Apply zero trust and least privilege dynamically. Organizations must be able to explain an agent’s decisions by tracing its inputs, reasoning, and actions. Security practices like zero trust (never trust, always verify) and least privilege (grant only the access needed to do the job) must be dynamically applied, limiting what agents can access and ensuring high-risk actions are verified.

AI agents require life-cycle governance. This includes structured onboarding, regular performance reviews, and timely decommissioning. These principles help treat autonomous agents not as invisible tools but as managed digital actors with clear roles, boundaries, and accountability within the enterprise.

In my forthcoming book, “AI Identities, Governing the Next Generation of Autonomous Actors”, I explain these ideas in more technical detail, while providing a framework that cybersecurity professionals can use to harden their infrastructure against AI mishaps.

The Future Is Here. Will We Govern It?

Do you know how many AI identities you interacted with in the last 24 hours? Last year, Salesforce founder Marc Benioff pledged to deploy one billion AI agents by the end of 2025. Microsoft’s Copilot, which is integrated into enterprise systems worldwide, allows users to deploy prebuilt agents or design their own.

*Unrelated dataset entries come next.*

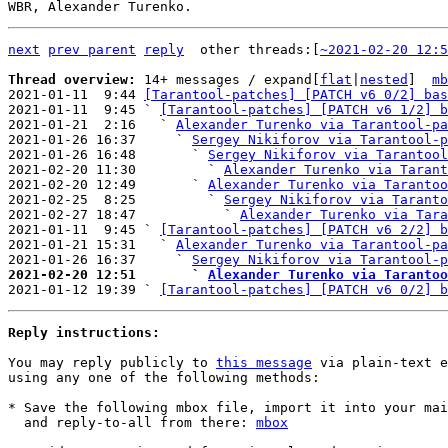
next
prev parent
reply
	other threads:[
~2021-02-20 12:5
Thread overview: 
14+ messages / expand[
flat
|
nested
]  
mb
2021-01-11  9:44 
[Tarantool-patches] [PATCH v6 0/2] bas
2021-01-11  9:45 ` 
[Tarantool-patches] [PATCH v6 1/2] b
2021-01-21  2:16   ` 
Alexander Turenko via Tarantool-pa
2021-01-26 16:37     ` 
Sergey Nikiforov via Tarantool-p
2021-01-26 16:48       ` 
Sergey Nikiforov via Tarantool
2021-02-20 11:30         ` 
Alexander Turenko via Tarant
2021-02-20 12:49       ` 
Alexander Turenko via Tarantoo
2021-02-25  8:25         ` 
Sergey Nikiforov via Taranto
2021-02-27 18:47           ` 
Alexander Turenko via Tara
2021-01-11  9:45 ` 
[Tarantool-patches] [PATCH v6 2/2] b
2021-01-21 15:31   ` 
Alexander Turenko via Tarantool-pa
2021-01-26 16:37     ` 
Sergey Nikiforov via Tarantool-p
2021-02-20 12:51       ` 
Alexander Turenko via Tarantoo

2021-01-12 19:39 ` 
[Tarantool-patches] [PATCH v6 0/2] b
Reply instructions:
You may reply publicly to 
this message
 via plain-text e
using any one of the following methods:

* Save the following mbox file, import it into your mai
  and reply-to-all from there: 
mbox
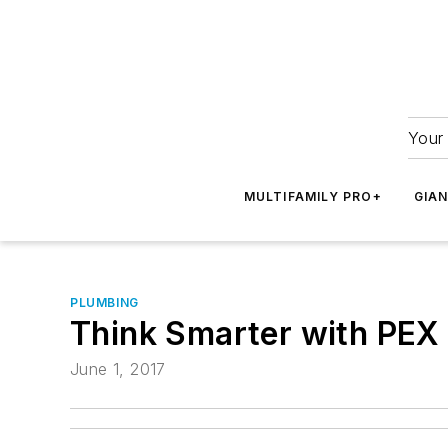
Your 
MULTIFAMILY PRO+
GIA
PLUMBING
Think Smarter with PEX 
June 1, 2017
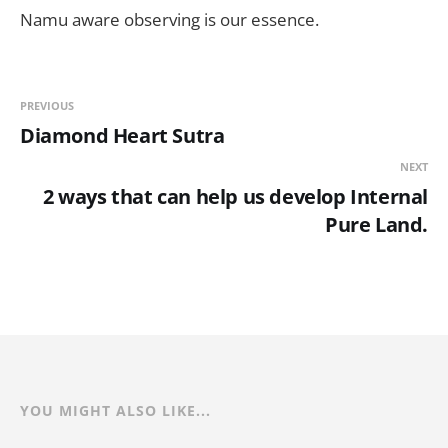
Namu aware observing is our essence.
PREVIOUS
Diamond Heart Sutra
NEXT
2 ways that can help us develop Internal
Pure Land.
YOU MIGHT ALSO LIKE...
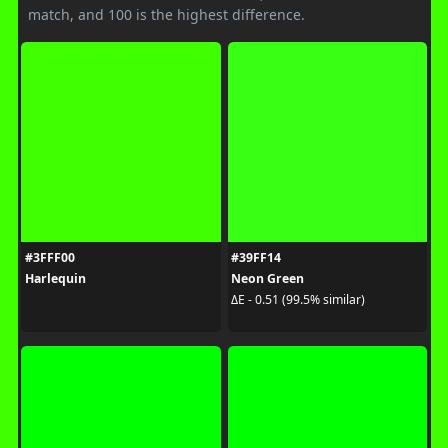
match, and 100 is the highest difference.
#3FFF00
#39FF14
Harlequin
Neon Green
ΔE - 0.51 (99.5% similar)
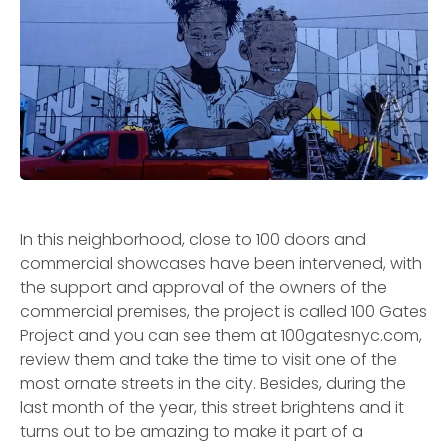
In this neighborhood, close to 100 doors and
commercial showcases have been intervened, with
the support and approval of the owners of the
commercial premises, the project is called 100 Gates
Project and you can see them at 100gatesnyc.com,
review them and take the time to visit one of the
most ornate streets in the city. Besides, during the
last month of the year, this street brightens and it
turns out to be amazing to make it part of a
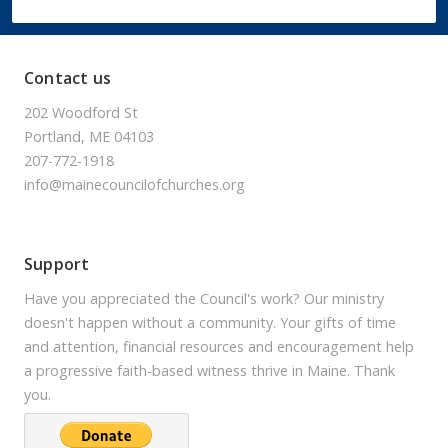
Contact us
202 Woodford St
Portland, ME 04103
207-772-1918
info@mainecouncilofchurches.org
Support
Have you appreciated the Council's work? Our ministry
doesn't happen without a community. Your gifts of time
and attention, financial resources and encouragement help
a progressive faith-based witness thrive in Maine. Thank
you.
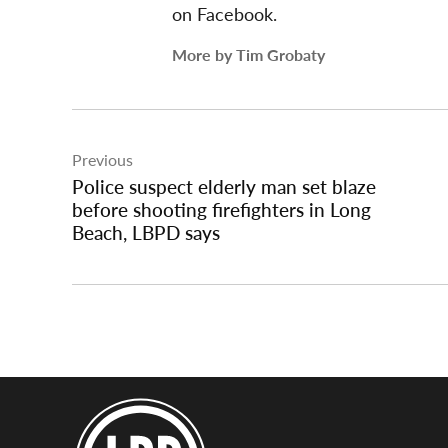
on Facebook.
More by Tim Grobaty
Post
Previous
navigation
Police suspect elderly man set blaze
before shooting firefighters in Long
Beach, LBPD says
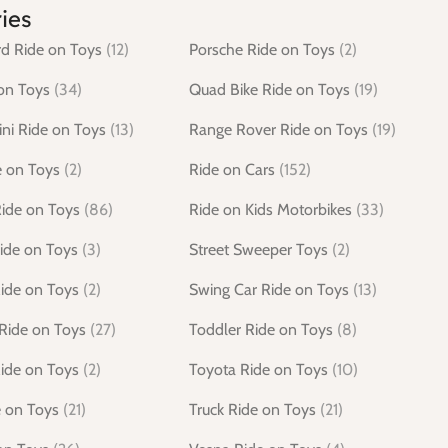
ies
d Ride on Toys
(12)
Porsche Ride on Toys
(2)
on Toys
(34)
Quad Bike Ride on Toys
(19)
ni Ride on Toys
(13)
Range Rover Ride on Toys
(19)
e on Toys
(2)
Ride on Cars
(152)
Ride on Toys
(86)
Ride on Kids Motorbikes
(33)
ide on Toys
(3)
Street Sweeper Toys
(2)
ide on Toys
(2)
Swing Car Ride on Toys
(13)
Ride on Toys
(27)
Toddler Ride on Toys
(8)
ide on Toys
(2)
Toyota Ride on Toys
(10)
e on Toys
(21)
Truck Ride on Toys
(21)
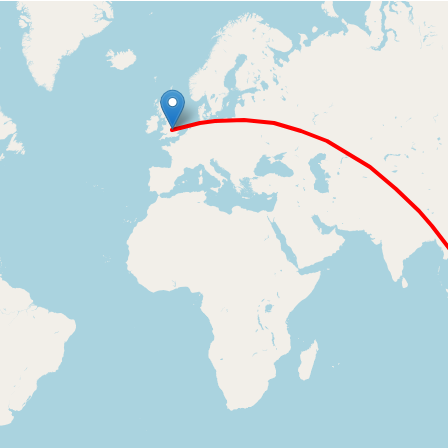
Loading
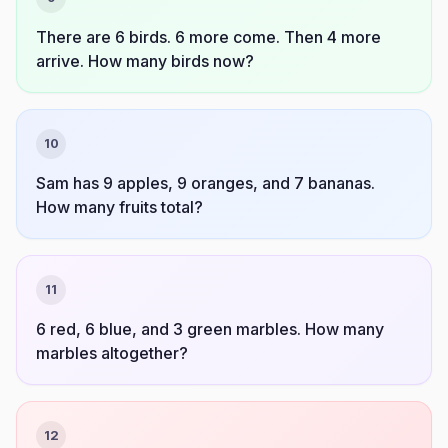
There are 6 birds. 6 more come. Then 4 more
arrive. How many birds now?
10
Sam has 9 apples, 9 oranges, and 7 bananas.
How many fruits total?
11
6 red, 6 blue, and 3 green marbles. How many
marbles altogether?
12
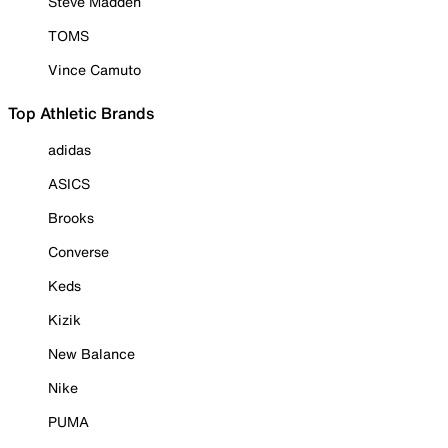
Steve Madden
TOMS
Vince Camuto
Top Athletic Brands
adidas
ASICS
Brooks
Converse
Keds
Kizik
New Balance
Nike
PUMA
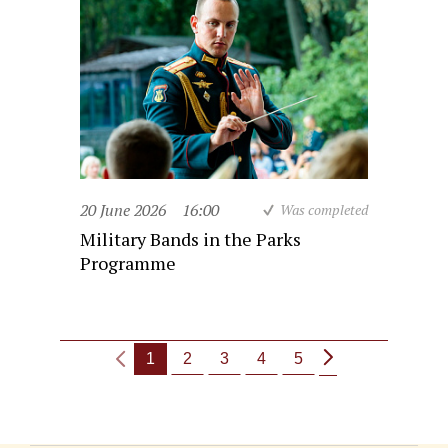
20 June 2026
16:00
Was completed
Military Bands in the Parks
Programme
1
2
3
4
5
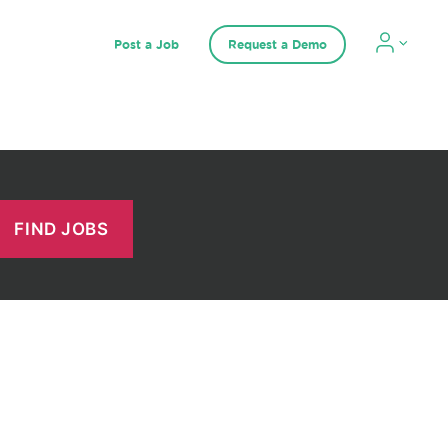
Post a Job
Request a Demo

AI agents increasingly control daily online interactions. In some organizations, AI help-desk bots can unlock accounts, change permissions, and execute troubleshooting steps entirely on their own. These AI agents are pulling the levers behind an increasing number of your daily online interactions. And what about the AI identities being used by nefarious actors to infiltrate the organizations you trust with your data?  

Today's governance choices determine AI's societal impact. AI identities are being woven into the fabric of how organizations operate. These organizations, in turn, are a significant part of the broader tapestry of society. Whether the agents make that tapestry stronger or dangerously frayed depends on the choices we make today.